Before submitting a new issue...

DarkLight1337 commented 3 weeks ago

This other issue is basically asking for the same thing: https://github.com/vllm-project/vllm/issues/9169

alex-jw-brooks commented 3 weeks ago

Allowing per-request mm_processor_kwargs when running the server could also help rectify this specific issue, with the caveat that you could OOM the server if you're not careful with your settings - I was planning to open a PR to potentially allow that, but got sidetracked with other things. I will look into it again when I have time (likely in a few weeks)

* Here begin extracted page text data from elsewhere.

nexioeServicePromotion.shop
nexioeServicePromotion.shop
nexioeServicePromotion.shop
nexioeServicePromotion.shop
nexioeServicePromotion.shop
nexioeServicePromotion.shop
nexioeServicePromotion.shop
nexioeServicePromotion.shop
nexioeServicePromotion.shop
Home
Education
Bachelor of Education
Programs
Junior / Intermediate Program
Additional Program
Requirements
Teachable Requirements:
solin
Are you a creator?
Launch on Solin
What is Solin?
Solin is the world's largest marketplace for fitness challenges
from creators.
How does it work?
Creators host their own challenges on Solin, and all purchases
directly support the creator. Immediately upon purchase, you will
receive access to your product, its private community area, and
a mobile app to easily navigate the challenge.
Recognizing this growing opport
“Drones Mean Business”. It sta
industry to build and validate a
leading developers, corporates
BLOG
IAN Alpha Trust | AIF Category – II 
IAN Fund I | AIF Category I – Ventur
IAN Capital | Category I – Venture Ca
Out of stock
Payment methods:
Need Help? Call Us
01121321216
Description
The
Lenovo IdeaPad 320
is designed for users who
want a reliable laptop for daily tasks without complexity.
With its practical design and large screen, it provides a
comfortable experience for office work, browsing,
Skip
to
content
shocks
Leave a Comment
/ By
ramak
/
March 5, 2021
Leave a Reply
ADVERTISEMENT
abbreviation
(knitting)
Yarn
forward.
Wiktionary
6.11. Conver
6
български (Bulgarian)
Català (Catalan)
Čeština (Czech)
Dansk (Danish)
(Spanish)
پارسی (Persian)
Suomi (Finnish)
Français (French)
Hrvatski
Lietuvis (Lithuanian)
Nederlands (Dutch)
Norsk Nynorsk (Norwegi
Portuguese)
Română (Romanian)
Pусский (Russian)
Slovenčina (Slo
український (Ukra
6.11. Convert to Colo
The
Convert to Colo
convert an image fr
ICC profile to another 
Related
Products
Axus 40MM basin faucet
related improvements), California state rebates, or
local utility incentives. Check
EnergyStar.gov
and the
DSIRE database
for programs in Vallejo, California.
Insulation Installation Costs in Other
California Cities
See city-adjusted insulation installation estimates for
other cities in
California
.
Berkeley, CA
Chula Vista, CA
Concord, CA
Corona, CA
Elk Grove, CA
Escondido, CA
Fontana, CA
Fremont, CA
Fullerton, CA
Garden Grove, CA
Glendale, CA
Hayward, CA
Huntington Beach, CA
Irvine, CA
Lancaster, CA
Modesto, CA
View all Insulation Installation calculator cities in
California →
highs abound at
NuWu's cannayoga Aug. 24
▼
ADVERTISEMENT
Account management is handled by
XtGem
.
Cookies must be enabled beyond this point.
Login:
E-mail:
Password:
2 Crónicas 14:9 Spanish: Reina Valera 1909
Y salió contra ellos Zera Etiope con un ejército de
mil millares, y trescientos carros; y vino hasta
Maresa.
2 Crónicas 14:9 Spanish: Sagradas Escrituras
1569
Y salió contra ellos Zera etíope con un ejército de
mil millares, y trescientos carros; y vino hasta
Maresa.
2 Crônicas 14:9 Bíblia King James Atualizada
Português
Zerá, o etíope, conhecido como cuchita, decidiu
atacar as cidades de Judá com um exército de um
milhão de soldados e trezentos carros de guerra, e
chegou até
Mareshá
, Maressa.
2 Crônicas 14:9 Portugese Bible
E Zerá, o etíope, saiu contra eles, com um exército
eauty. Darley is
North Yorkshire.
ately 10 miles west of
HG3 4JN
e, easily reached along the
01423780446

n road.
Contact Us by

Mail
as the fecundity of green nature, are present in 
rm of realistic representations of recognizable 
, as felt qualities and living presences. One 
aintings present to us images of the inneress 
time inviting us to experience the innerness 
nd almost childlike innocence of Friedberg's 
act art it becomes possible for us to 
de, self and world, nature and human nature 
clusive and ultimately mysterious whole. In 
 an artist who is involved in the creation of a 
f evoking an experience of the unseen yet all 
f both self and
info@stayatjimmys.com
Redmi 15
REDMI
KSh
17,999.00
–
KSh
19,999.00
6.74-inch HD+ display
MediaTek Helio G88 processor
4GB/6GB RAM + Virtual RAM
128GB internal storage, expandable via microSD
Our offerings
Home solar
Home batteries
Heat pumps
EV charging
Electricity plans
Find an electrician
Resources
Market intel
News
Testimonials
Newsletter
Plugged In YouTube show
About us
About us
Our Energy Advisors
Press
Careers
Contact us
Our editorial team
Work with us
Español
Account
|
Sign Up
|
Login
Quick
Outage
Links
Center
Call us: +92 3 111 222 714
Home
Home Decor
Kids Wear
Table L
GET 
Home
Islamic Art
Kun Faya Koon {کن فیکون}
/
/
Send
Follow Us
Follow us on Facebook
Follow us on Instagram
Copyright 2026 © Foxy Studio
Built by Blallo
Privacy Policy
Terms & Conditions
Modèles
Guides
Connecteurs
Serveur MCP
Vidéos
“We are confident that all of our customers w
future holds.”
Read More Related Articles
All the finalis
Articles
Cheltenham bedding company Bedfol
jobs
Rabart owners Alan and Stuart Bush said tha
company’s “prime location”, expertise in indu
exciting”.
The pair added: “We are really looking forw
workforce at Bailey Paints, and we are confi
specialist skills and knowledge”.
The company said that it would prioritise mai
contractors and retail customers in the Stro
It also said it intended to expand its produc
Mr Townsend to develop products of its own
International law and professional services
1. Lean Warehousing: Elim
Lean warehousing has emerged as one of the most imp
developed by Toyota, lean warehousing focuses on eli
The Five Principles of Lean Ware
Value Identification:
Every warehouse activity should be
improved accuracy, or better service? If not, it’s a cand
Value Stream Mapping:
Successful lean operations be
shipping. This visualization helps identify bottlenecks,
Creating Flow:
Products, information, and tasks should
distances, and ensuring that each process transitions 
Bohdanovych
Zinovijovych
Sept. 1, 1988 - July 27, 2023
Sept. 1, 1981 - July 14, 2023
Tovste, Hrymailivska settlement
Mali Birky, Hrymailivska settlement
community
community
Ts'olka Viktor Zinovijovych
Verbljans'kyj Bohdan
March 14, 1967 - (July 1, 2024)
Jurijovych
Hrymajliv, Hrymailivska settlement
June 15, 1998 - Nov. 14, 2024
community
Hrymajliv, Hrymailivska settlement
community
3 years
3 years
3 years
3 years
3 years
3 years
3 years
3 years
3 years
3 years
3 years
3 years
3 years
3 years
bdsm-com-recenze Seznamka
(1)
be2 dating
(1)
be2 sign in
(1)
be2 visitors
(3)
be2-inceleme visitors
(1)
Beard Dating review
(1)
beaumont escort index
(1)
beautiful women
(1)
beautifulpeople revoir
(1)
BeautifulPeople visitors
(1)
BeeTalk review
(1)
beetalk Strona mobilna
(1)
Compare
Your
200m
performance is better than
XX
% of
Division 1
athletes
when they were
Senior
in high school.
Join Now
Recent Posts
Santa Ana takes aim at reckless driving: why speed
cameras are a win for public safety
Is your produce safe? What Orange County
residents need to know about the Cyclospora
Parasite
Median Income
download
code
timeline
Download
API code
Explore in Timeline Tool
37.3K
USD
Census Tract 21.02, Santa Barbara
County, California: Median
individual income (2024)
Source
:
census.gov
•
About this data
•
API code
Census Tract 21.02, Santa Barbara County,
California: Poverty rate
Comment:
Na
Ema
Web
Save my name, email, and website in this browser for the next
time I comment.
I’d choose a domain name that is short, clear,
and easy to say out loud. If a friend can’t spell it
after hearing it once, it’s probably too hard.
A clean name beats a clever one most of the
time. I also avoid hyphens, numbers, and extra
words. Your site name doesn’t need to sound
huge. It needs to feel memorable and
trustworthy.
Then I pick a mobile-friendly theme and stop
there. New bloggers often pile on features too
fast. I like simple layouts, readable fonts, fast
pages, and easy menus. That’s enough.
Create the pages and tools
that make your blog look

SinanAkkoyun commented 3 weeks ago

Allowing per-request mm_processor_kwargs when running the server could also help rectify this specific issue

That would be even better, thanks! Would it be a lot of work to code a failsafe that returns 400 when the prompt exceeds max model length before the model decoding starts?